• _Task goal_
Count the lines in the data below that include the word "Fernando", then state the total and nothing besides.

• _Records to use_

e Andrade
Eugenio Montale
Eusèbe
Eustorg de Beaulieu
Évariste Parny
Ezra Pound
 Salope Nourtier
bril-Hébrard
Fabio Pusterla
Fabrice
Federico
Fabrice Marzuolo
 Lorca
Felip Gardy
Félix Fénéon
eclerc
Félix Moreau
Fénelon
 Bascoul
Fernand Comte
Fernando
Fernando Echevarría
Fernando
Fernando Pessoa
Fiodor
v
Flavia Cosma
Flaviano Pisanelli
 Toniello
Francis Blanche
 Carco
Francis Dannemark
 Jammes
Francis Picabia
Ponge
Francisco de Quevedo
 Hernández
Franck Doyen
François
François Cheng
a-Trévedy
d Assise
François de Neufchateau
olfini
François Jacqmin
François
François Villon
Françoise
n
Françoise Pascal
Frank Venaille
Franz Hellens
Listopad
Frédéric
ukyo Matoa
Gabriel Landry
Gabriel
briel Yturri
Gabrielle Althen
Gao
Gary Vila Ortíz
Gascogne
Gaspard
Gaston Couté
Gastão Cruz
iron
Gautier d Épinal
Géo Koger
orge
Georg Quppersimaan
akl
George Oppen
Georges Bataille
==
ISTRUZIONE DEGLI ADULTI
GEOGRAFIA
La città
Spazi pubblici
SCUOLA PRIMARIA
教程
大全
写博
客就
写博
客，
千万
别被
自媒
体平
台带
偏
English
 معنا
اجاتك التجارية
* * *
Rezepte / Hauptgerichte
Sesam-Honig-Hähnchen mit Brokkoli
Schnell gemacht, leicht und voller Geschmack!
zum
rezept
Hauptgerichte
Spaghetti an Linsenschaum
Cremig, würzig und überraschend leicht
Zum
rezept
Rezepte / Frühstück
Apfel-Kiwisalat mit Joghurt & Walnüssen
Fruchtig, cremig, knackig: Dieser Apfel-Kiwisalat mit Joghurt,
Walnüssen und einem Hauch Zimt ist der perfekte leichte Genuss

• _Response area_
4